Tell how many lines of the data include the word "logo". Nothing but the number belongs in the answer.

Collected data
--- START ---
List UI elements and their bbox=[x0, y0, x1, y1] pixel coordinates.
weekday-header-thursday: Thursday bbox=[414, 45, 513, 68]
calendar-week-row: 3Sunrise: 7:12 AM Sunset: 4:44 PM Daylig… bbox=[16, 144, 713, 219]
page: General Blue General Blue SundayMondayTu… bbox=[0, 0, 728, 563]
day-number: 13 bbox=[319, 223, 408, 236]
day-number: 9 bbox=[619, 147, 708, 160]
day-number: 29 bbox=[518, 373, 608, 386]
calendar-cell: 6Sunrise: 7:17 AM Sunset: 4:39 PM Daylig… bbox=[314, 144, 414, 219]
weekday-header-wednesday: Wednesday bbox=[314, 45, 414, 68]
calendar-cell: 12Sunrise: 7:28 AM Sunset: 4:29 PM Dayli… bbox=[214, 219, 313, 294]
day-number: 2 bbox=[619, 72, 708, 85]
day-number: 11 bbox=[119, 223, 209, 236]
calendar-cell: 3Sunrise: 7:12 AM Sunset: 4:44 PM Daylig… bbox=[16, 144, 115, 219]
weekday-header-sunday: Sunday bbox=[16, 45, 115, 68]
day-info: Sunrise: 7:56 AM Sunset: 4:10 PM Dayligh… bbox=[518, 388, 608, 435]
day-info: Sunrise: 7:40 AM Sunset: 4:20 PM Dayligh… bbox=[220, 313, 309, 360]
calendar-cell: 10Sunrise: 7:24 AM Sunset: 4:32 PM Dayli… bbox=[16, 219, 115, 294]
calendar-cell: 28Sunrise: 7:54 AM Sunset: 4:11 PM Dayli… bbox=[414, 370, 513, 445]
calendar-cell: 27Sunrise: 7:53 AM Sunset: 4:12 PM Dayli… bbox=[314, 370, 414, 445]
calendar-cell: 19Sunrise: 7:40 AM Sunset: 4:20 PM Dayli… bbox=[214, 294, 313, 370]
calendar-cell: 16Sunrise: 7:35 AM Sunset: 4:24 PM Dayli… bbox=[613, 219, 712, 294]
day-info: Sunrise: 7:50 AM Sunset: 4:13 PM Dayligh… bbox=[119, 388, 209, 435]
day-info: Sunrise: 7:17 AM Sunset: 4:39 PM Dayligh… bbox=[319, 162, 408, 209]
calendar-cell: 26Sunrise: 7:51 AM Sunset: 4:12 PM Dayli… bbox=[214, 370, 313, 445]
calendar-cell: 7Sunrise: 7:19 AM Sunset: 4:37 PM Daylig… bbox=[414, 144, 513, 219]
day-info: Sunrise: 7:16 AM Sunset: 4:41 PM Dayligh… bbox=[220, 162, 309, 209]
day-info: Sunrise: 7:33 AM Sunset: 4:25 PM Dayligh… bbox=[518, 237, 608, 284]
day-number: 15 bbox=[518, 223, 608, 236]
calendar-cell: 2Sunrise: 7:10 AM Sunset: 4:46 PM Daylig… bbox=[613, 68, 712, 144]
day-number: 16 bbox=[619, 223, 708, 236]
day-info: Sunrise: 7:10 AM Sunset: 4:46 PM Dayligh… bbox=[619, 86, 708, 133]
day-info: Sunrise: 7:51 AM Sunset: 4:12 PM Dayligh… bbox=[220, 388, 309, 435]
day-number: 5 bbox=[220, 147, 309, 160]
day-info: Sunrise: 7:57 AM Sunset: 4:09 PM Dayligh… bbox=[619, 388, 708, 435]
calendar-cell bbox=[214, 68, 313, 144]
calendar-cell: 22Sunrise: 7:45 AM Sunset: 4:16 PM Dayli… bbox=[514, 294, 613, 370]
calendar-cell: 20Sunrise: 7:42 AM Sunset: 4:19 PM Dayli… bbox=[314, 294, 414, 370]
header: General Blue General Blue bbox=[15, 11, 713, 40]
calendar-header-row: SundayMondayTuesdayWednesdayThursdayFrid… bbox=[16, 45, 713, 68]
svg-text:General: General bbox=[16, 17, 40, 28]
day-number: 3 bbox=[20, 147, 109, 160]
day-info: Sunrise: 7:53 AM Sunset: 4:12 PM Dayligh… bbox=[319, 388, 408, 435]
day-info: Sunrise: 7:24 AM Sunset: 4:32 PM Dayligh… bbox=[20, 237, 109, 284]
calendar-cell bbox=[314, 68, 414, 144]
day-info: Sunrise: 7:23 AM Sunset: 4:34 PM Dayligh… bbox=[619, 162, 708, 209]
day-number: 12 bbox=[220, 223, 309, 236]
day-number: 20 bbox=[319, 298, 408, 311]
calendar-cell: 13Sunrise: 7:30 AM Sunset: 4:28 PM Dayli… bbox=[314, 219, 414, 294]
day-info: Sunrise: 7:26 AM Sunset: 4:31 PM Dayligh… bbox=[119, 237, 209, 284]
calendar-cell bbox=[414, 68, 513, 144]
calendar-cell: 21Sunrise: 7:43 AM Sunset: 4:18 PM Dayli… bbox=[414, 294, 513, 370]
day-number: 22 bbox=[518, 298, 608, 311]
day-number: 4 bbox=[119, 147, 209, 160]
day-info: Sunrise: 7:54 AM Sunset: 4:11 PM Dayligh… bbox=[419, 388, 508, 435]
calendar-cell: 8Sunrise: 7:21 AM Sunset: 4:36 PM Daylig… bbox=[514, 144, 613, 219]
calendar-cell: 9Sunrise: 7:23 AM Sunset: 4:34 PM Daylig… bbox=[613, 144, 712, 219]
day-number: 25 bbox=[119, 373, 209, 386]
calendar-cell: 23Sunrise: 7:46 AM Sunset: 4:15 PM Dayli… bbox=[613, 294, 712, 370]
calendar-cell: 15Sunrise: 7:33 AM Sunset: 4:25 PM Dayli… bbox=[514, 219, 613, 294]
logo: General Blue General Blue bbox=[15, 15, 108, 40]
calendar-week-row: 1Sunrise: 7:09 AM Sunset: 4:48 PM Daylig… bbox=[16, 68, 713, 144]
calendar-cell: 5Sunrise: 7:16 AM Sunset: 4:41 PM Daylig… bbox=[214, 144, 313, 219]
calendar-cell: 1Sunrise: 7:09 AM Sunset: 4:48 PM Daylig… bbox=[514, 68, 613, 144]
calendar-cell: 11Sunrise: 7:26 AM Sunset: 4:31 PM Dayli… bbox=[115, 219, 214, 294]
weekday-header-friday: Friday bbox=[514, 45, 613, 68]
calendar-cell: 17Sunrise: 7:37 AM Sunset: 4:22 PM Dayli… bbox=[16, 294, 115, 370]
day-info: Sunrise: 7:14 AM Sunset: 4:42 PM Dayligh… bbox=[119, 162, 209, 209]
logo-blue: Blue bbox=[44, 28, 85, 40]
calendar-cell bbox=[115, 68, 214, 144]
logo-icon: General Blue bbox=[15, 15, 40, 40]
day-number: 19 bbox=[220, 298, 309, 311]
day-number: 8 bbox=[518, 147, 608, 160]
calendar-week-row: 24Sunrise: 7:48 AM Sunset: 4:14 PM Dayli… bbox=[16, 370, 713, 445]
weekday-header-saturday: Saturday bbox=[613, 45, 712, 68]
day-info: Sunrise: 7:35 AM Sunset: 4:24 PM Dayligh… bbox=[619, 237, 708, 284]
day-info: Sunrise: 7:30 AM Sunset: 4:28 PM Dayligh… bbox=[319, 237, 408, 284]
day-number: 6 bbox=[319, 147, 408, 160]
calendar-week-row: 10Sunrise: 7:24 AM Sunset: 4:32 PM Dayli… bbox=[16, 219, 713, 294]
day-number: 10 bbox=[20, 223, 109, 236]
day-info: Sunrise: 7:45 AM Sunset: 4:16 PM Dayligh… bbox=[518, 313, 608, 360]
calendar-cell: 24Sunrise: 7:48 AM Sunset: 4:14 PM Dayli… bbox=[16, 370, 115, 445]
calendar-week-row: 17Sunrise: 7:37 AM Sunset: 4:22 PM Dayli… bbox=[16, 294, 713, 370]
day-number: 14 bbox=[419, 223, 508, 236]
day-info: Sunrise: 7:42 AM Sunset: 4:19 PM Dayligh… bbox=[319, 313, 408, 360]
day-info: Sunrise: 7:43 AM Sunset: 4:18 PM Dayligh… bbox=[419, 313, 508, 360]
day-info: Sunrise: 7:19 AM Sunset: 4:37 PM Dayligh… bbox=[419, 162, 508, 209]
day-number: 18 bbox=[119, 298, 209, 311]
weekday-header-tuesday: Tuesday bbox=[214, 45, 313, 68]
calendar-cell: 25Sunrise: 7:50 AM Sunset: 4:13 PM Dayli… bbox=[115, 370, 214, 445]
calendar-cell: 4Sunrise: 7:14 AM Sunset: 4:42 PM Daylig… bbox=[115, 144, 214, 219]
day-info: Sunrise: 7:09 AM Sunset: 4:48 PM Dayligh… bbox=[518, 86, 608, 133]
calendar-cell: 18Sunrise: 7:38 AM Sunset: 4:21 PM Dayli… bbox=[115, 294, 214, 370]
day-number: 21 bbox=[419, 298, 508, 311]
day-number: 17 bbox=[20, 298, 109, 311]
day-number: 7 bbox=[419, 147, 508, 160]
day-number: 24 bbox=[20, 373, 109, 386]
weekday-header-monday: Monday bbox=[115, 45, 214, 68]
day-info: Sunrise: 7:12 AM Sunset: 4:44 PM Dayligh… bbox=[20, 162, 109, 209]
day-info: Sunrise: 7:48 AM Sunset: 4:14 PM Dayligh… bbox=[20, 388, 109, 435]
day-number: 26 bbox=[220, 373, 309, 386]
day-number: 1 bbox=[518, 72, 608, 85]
--- END ---
COMPLETED TASK: 3